Task item.
Images stay out; everything else in the records is to be set down exactly.
◆ ◆ ◆ ◆
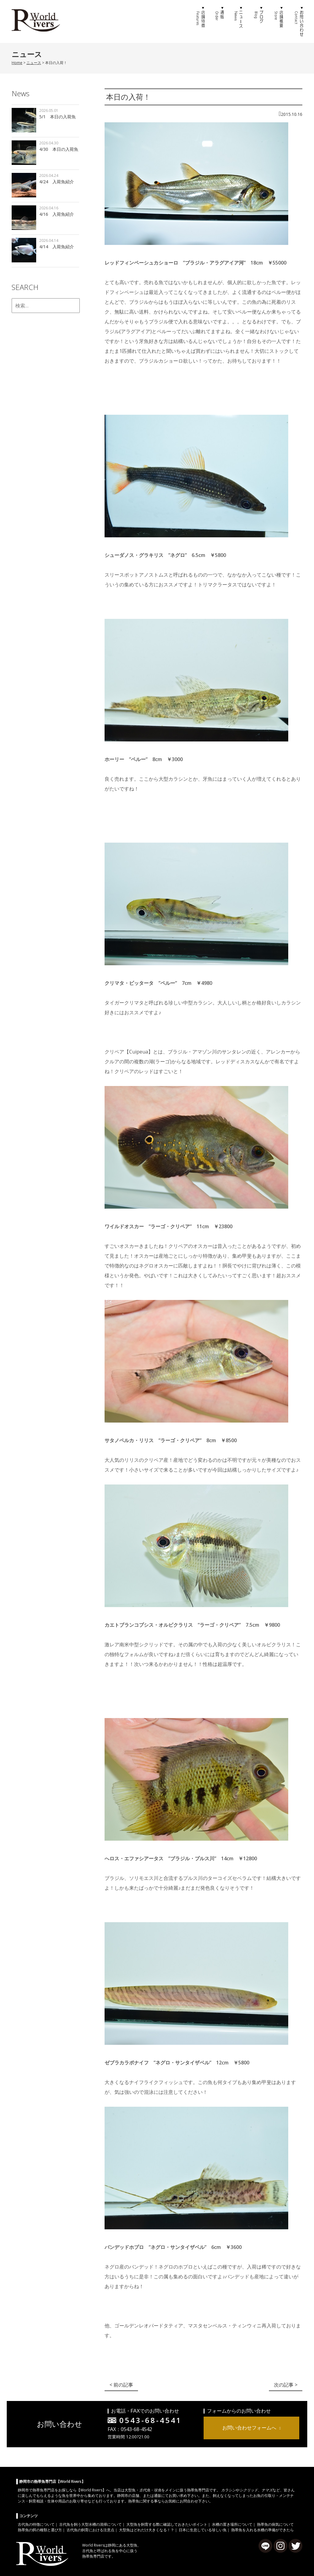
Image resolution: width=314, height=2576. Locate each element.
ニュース (239, 21)
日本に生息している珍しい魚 (203, 2529)
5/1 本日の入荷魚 (57, 117)
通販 (219, 21)
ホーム (180, 21)
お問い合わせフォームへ (249, 2427)
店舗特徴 (200, 21)
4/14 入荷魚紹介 (56, 247)
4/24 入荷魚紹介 (56, 182)
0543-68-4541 (150, 2420)
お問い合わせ (298, 21)
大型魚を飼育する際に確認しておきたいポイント (166, 2524)
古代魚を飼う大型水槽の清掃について (90, 2524)
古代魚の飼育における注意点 (90, 2529)
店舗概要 (278, 21)
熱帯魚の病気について (275, 2524)
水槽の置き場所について (232, 2524)
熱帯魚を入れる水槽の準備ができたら (262, 2529)
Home (17, 62)
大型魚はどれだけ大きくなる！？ (146, 2529)
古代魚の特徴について (36, 2524)
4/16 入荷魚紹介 (56, 214)
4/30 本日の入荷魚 (58, 149)
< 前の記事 (121, 2384)
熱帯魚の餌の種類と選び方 (40, 2529)
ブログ (259, 21)
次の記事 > (285, 2384)
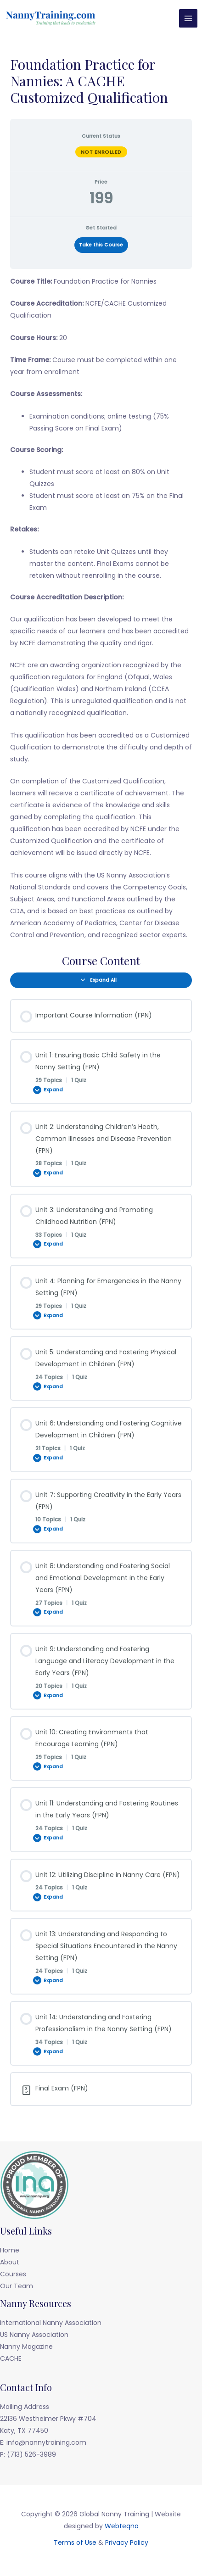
◆ ◆ ◆ ◆
Output for this task.
Image resolution: width=314, height=2576. Locate each element.
ニュース (239, 21)
日本に生息している珍しい魚 (203, 2529)
5/1 本日の入荷魚 (57, 117)
通販 (219, 21)
ホーム (180, 21)
お問い合わせフォームへ (249, 2427)
店舗特徴 (200, 21)
4/14 入荷魚紹介 (56, 247)
4/24 入荷魚紹介 (56, 182)
0543-68-4541 (150, 2420)
お問い合わせ (298, 21)
大型魚を飼育する際に確認しておきたいポイント (166, 2524)
古代魚を飼う大型水槽の清掃について (90, 2524)
古代魚の飼育における注意点 (90, 2529)
店舗概要 (278, 21)
熱帯魚の病気について (275, 2524)
水槽の置き場所について (232, 2524)
熱帯魚を入れる水槽の準備ができたら (262, 2529)
Home (17, 62)
大型魚はどれだけ大きくなる！？ (146, 2529)
古代魚の特徴について (36, 2524)
4/16 入荷魚紹介 (56, 214)
4/30 本日の入荷魚 (58, 149)
< 前の記事 (121, 2384)
熱帯魚の餌の種類と選び方 (40, 2529)
ブログ (259, 21)
次の記事 > (285, 2384)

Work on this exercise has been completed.